La cyberviolence fait peur aux parents et éducateurs par son caractère incontrôlable, car elle se passe dans l’intimité des adolescents et que ceux-ci ne la dénoncent pas forcément. D’après vos enquêtes, a-t-on raison de craindre les dérives de l’usage des réseaux sociaux pour les adolescents ?
Les réseaux sociaux sont un vecteur supplémentaire mais ne sont pas les raisons des cyberviolences. Elles proviennent des interactions au collège ou à l’extérieur de celui-ci, entre jeunes qui se connaissent. Les réseaux sont une manière de contrôler la socialisation de genre entre eux, c’est-à-dire faire en sorte que chacun se comporte de la manière attendue d’une fille ou d’un garçon.
L’un des problèmes du numérique vient de son fonctionnement par « like » et « posts » qui encourage les commentaires très binaires et la démultiplication des messages. Les jeunes, comme leurs parents, ne maîtrisent pas l’amplification des messages que le « buzz » crée, ni les traces que cela laisse dans la sphère publique.
Comment se manifestent les violences sexistes et sexuelles à l’école ?
Elles ciblent beaucoup les filles sur l’apparence physique, la tenue, les comportements. Le contrôle par les pairs passe par les insultes de « pute » ou « salope » à l’adresse des filles mais aussi des garçons. Les filles peuvent être ciblées par l’insulte de « pédé » et encore plus les garçons, s’ils ne se montrent pas assez virils.
Les garçons sont davantage contraints par la force, les bousculades, les coups, les menaces et les baissés de pantalon.

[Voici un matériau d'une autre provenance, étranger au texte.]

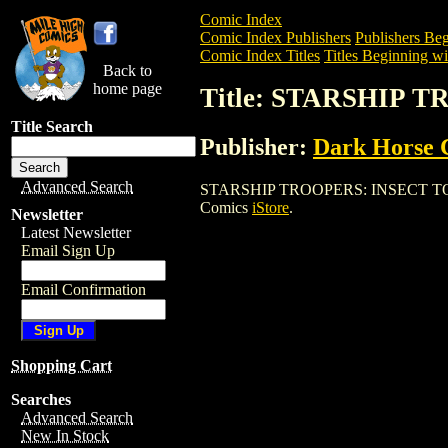
Comic Index
Comic Index Publishers
Publishers Beg
Comic Index Titles
Titles Beginning wit
Back to
home page
Title: STARSHIP 
Title Search
Publisher:
Dark Horse 
Advanced Search
STARSHIP TROOPERS: INSECT TOUCH is 
Comics
iStore
.
Newsletter
Latest Newsletter
Email Sign Up
Email Confirmation
Shopping Cart
Searches
Advanced Search
New In Stock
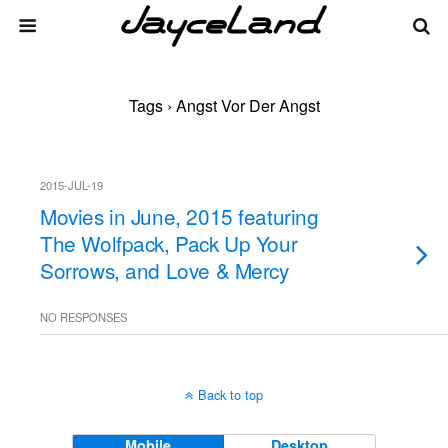
Tags › Angst Vor Der Angst
2015-JUL-19
Movies in June, 2015 featuring
The Wolfpack, Pack Up Your
Sorrows, and Love & Mercy
NO RESPONSES
Back to top
Mobile
Desktop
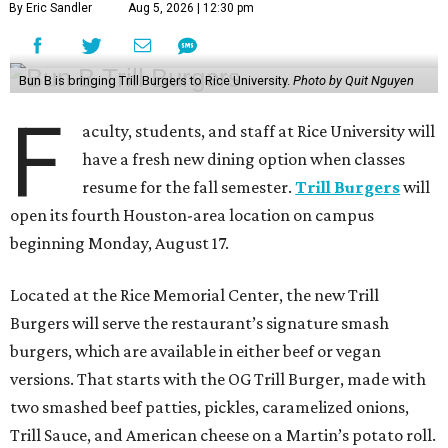
By Eric Sandler
Aug 5, 2026 | 12:30 pm
Bun B is bringing Trill Burgers to Rice University.
Photo by Quit Nguyen
F
aculty, students, and staff at Rice University will
have a fresh new dining option when classes
resume for the fall semester.
Trill Burgers
will
open its fourth Houston-area location on campus
beginning Monday, August 17.
Located at the Rice Memorial Center, the new Trill
Burgers will serve the restaurant’s signature smash
burgers, which are available in either beef or vegan
versions. That starts with the OG Trill Burger, made with
two smashed beef patties, pickles, caramelized onions,
Trill Sauce, and American cheese on a Martin’s potato roll.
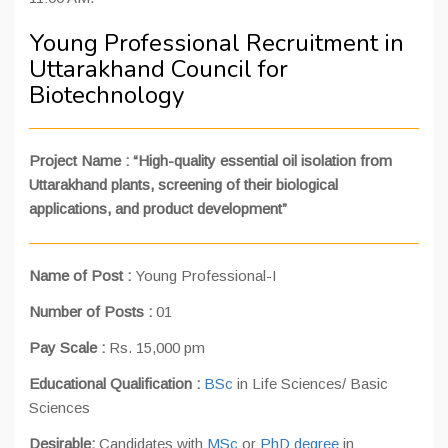
Young Professional Recruitment in
Uttarakhand Council for
Biotechnology
Project Name : “High-quality essential oil isolation from
Uttarakhand plants, screening of their biological
applications, and product development”
Name of Post :
Young Professional-I
Number of Posts :
01
Pay Scale :
Rs. 15,000 pm
Educational Qualification :
BSc
in Life Sciences/ Basic
Sciences
Desirable:
Candidates with
MSc
or
PhD degree
in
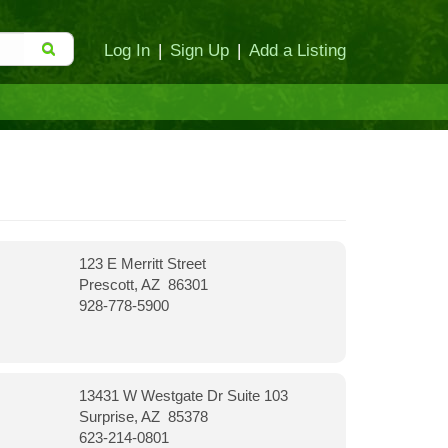
Log In
|
Sign Up
|
Add a Listing
123 E Merritt Street
Prescott, AZ 86301
928-778-5900
13431 W Westgate Dr Suite 103
Surprise, AZ 85378
623-214-0801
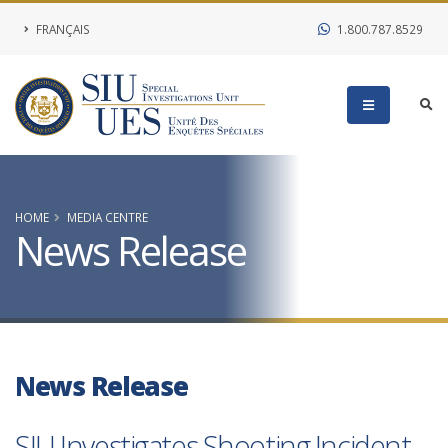
FRANÇAIS
1.800.787.8529
HOME
MEDIA CENTRE
News Release
News Release
SIU Investigates Shooting Incident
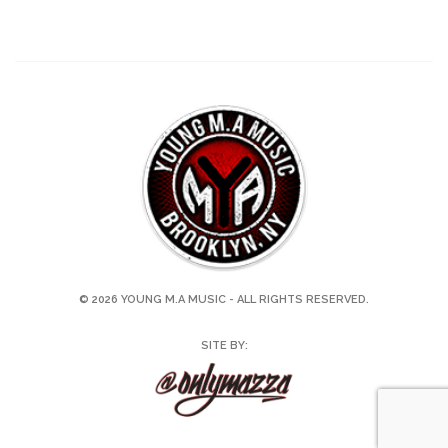
© 2026 YOUNG M.A MUSIC - ALL RIGHTS RESERVED.
SITE BY:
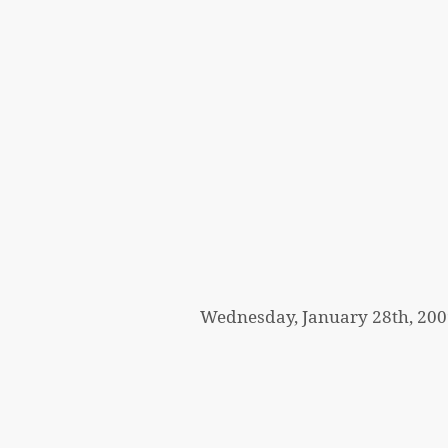
Wednesday, January 28th, 200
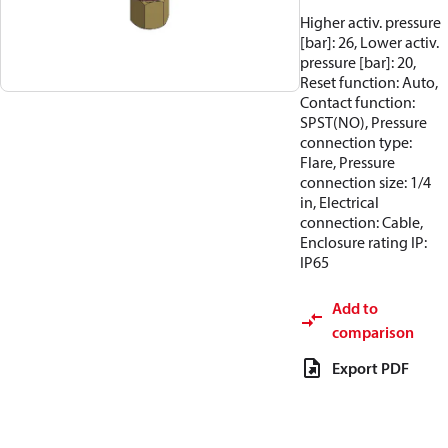
Higher activ. pressure
[bar]: 26, Lower activ.
pressure [bar]: 20,
Reset function: Auto,
Contact function:
SPST(NO), Pressure
connection type:
Flare, Pressure
connection size: 1/4
in, Electrical
connection: Cable,
Enclosure rating IP:
IP65
Add to
comparison
Export PDF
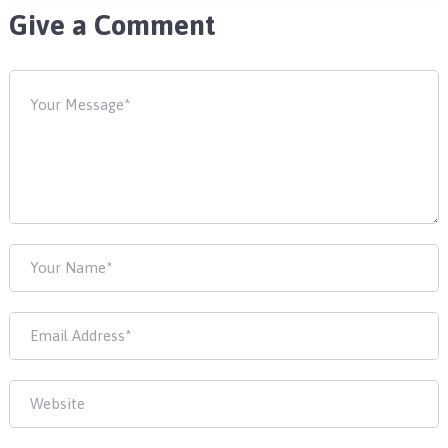
Give a Comment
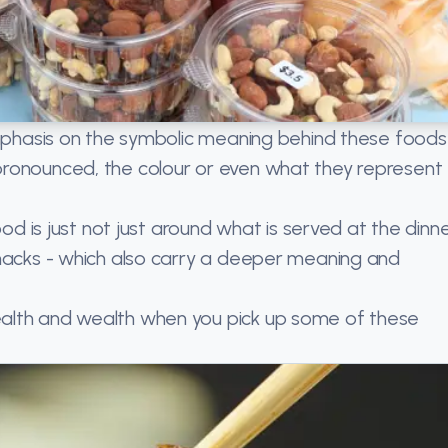
emphasis on the symbolic meaning behind these foods
pronounced, the colour or even what they represent
ood is just not just around what is served at the dinn
snacks - which also carry a deeper meaning and
alth and wealth when you pick up some of these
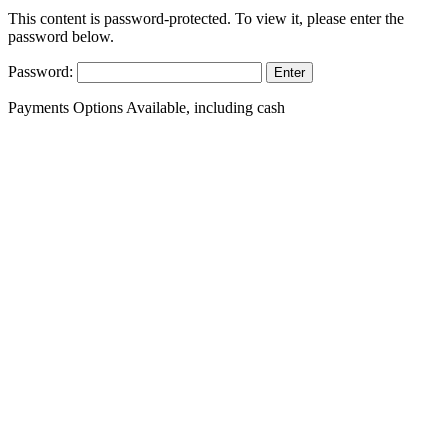
This content is password-protected. To view it, please enter the
password below.
Password:
Payments Options Available, including cash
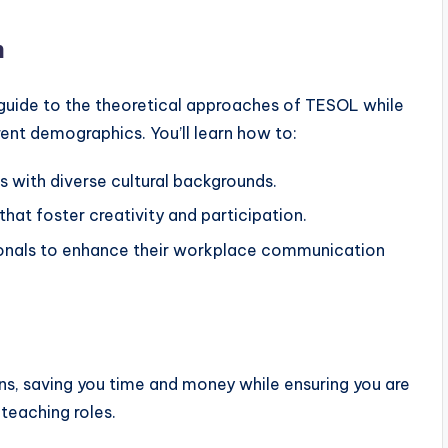
m
 guide to the theoretical approaches of TESOL while
erent demographics. You’ll learn how to:
 with diverse cultural backgrounds.
that foster creativity and participation.
sionals to enhance their workplace communication
ons, saving you time and money while ensuring you are
teaching roles.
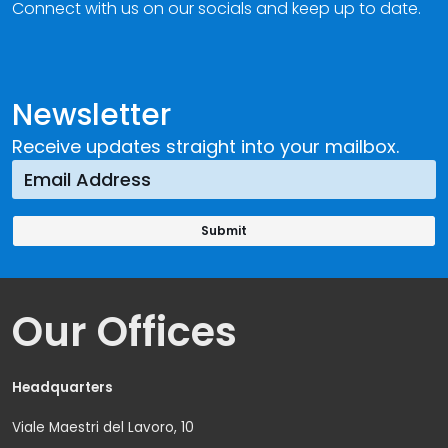
Connect with us on our socials and keep up to date.
Newsletter
Receive updates straight into your mailbox.
Our Offices
Headquarters
Viale Maestri del Lavoro, 10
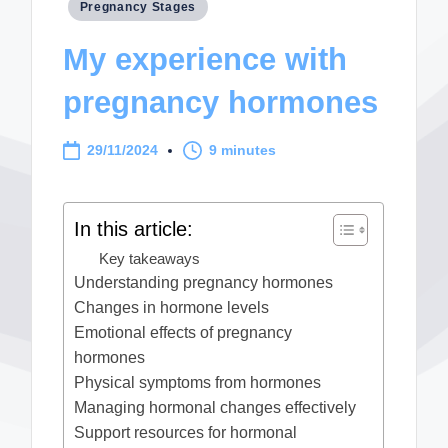
Posted
Pregnancy Stages
in
My experience with
pregnancy hormones
29/11/2024
9 minutes
In this article:
Key takeaways
Understanding pregnancy hormones
Changes in hormone levels
Emotional effects of pregnancy
hormones
Physical symptoms from hormones
Managing hormonal changes effectively
Support resources for hormonal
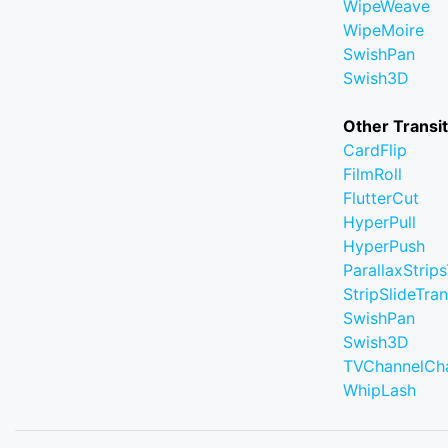
WipeWeave
WipeMoire
SwishPan
Swish3D
Other Transi
CardFlip
FilmRoll
FlutterCut
HyperPull
HyperPush
ParallaxStrips
StripSlideTran
SwishPan
Swish3D
TVChannelCh
WhipLash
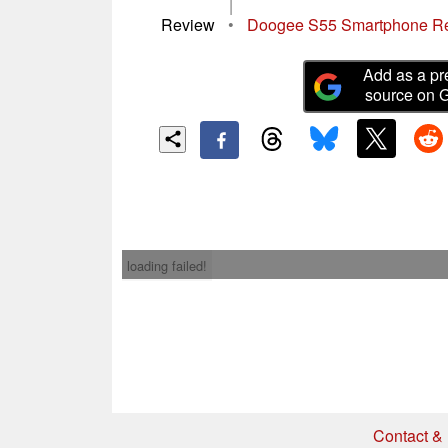
|
Review
•
Doogee S55 Smartphone R
Add as a pr
source on 
loading failed!
Contact &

Les filles, pour leur part, sont la cible de mimes sexualisés, de tentatives d’attouchements ou d’embrassades. Mais les garçons ne sont pas épargnés non plus. Ces comportements s’imbriquent dans la communication digitale par l’envoi de sextos qui ciblent davantage les filles, avec des photos et vidéos pornos.
Mais il se passe beaucoup plus de choses dans les établissements scolaires que sur Internet. Les pressions sur les attitudes féminines et masculines ont lieu au collège dès la 6e. Les personnes les plus ciblées de l’établissement sont aussi les plus ciblées en ligne.
Quelles sont vos recommandations aux encadrants périscolaires, à la communauté éducative ?
Je recommande de ne pas culpabiliser le ou la jeune qui se serait mis en scène sur les réseaux. On ne peut pas regretter qu’ils ne parlent pas et les culpabiliser dès qu’ils parlent… L’interdiction des réseaux ou du téléphone n’est pas non plus une solution car c’est enfermer, désocialiser le jeune. En revanche, il faut les aider à identifier ce qui se passe et pour cela, avoir de vraies discussions autour de ces pratiques en famille et à l’école.
Dans le cadre scolaire, évoquer l’usage des téléphones, de la sexualité, des médias, fait partie des prescriptions. Ces questions tournent autour des violences et pourtant on n’en parle pas directement.
Nous conseillons de partir de la parole des jeunes eux-mêmes avec des groupes pionniers, comme les délégués de classe, pour discuter des pratiques, tout en essayant de ne pas faire la morale. Il s’agit de cerner les enjeux et de faire de la prévention. Les jeunes sont les meilleurs vecteurs entre eux car ils se confient avant tout à leurs pairs.
Il est aussi important qu’ils aient une personne ressource. C’est souvent l’infirmière, le CPE (conseiller principal d’éducation) ou le professeur principal mais tous les personnels devraient être formés et informés car ils peuvent se trouver au bon endroit au bon moment. On pourrait faire le lien avec le dispositif Phare, contre le harcèlement, qui dispose d’ambassadeurs dans les établissements. On réalise la nécessité de formation de chaque adulte de la communauté éducative quand 10 % des jeunes rapportent avoir entendu de la part des adultes des propos sexistes et homophobes.
Références
- Sous la direction de Sigolène Couchot-Schiex et Benjamin Moignard : Jeunesse, genre et violences 2.0 (L'Harmattan ; 2020).